On the path side of things, you are right, we could infer by the name of the mounted directory, and we might be able to infer the cluster name, but we allow to use a device that is unmounted (in which case we mount it temporarily) so that detection wouldn't work there, or if it is mounted in a non-standard location.
I would say that most (all?) of the ceph tooling requires you to pass --cluster and does not do any sort of heuristics to determine what that may be (they all fallback to 'ceph')
My concern is that there is too much room for error on our side to get it wrong, it depends on configuration outside of the OSD, and the 'best effort' can cause problems if users are relying
on it and ceph-volume can't deliver. We knew we might get things missing, which is why the JSON can be edited, but then again, in this case we allow --cluster.

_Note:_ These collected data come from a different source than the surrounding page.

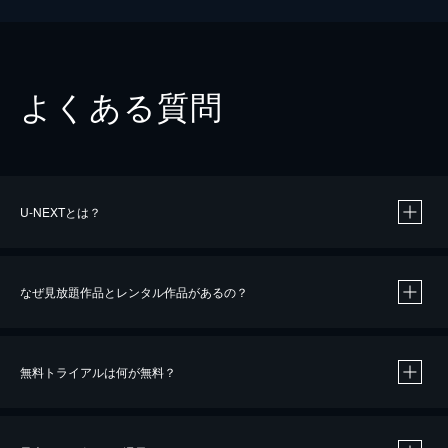
よくある質問
U-NEXTとは？
なぜ見放題作品とレンタル作品があるの？
無料トライアルは何が無料？
※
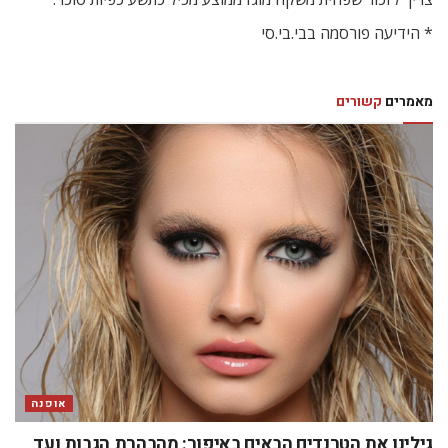
* הידיעה פורסמה בבי.בי.סי
מאמרים
קשורים
אופנה
גילינו את הטרנדים הבאים באיפור: מהבהרת הגבות ועד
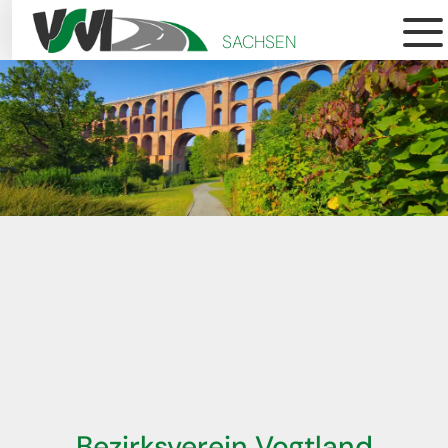
SACHSEN
Bezirksverein Vogtland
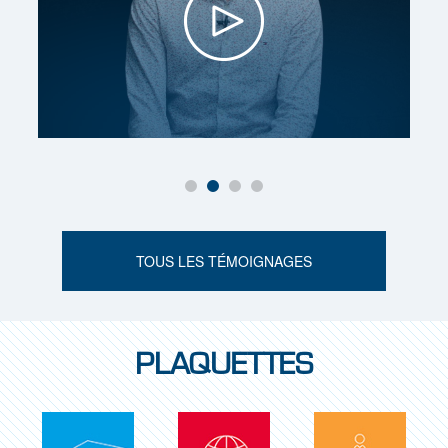
PEYROUX ALEXIS
PROMO
TOUS LES TÉMOIGNAGES
PLAQUETTES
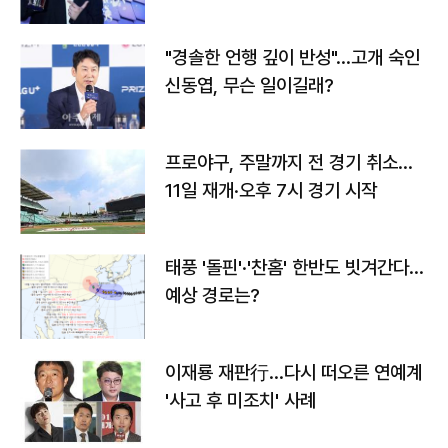
다
"경솔한 언행 깊이 반성"…고개 숙인
신동엽, 무슨 일이길래?
프로야구, 주말까지 전 경기 취소…
11일 재개·오후 7시 경기 시작
태풍 '돌핀'·'찬홈' 한반도 빗겨간다…
예상 경로는?
이재룡 재판行…다시 떠오른 연예계
'사고 후 미조치' 사례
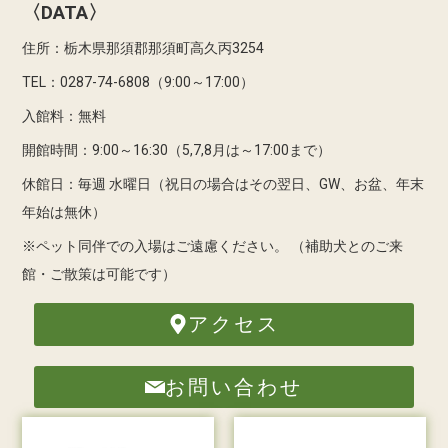
〈DATA〉
住所：栃木県那須郡那須町高久丙3254
TEL：0287-74-6808（9:00～17:00）
入館料：無料
開館時間：9:00～16:30（5,7,8月は～17:00まで）
休館日：毎週 水曜日（祝日の場合はその翌日、GW、お盆、年末
年始は無休）
※ペット同伴での入場はご遠慮ください。
（補助犬とのご来
館・ご散策は可能です）
アクセス
お問い合わせ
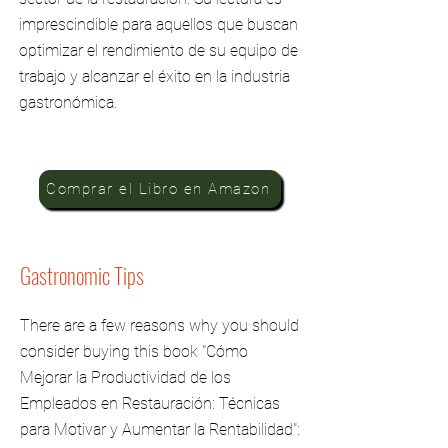
imprescindible para aquellos que buscan
optimizar el rendimiento de su equipo de
trabajo y alcanzar el éxito en la industria
gastronómica.
Comprar el Libro en Amazon
Gastronomic Tips
There are a few reasons why you should
consider buying this book "Cómo
Mejorar la Productividad de los
Empleados en Restauración: Técnicas
para Motivar y Aumentar la Rentabilidad":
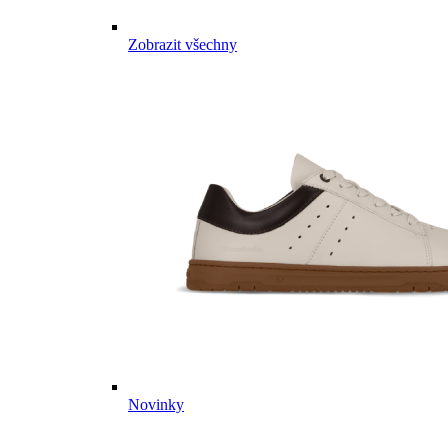
Zobrazit všechny
Novinky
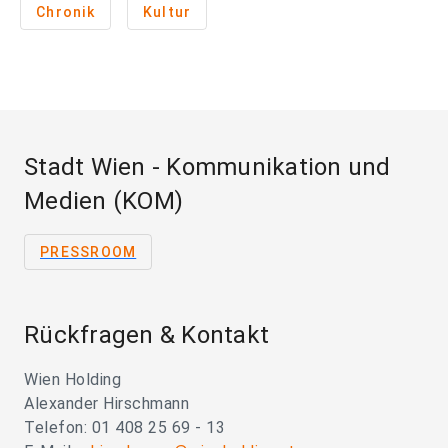
Chronik
Kultur
Stadt Wien - Kommunikation und
Medien (KOM)
PRESSROOM
Rückfragen & Kontakt
Wien Holding
Alexander Hirschmann
Telefon: 01 408 25 69 - 13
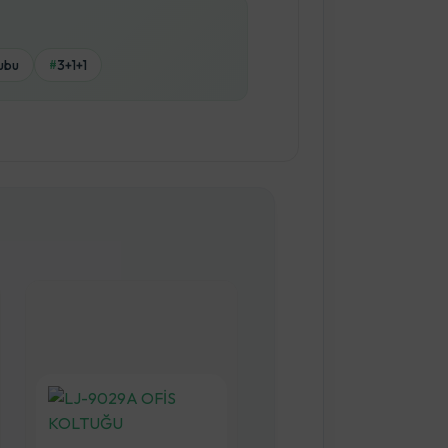
ubu
3+1+1
#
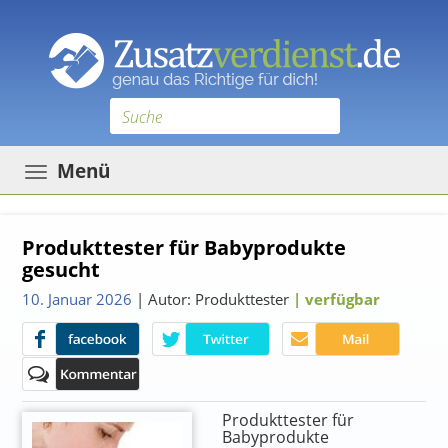
Toggle
Menü
navigation
Produkttester für Babyprodukte
gesucht
10. Januar 2026
| Autor: Produkttester
| verfügbar
Produkttester für
Babyprodukte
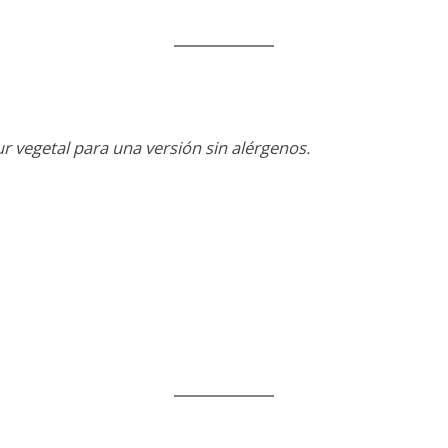
r vegetal para una versión sin alérgenos.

Updated by Alfredo Deza over 5 years ago
- Status changed from 4 to Rejected
I am going to close this since we can't reliably do a "best effort". As explained, we can't guarantee what the cluster name is. When a user signs on the idea of having a custom cluster it is absolutely required to pass --cluster everywhere in the Ceph tooling, otherwise things will not work.
No other tool in Ceph does a "best effort" to try and figure out what that cluster name is, either it is passed in or defaults to ceph.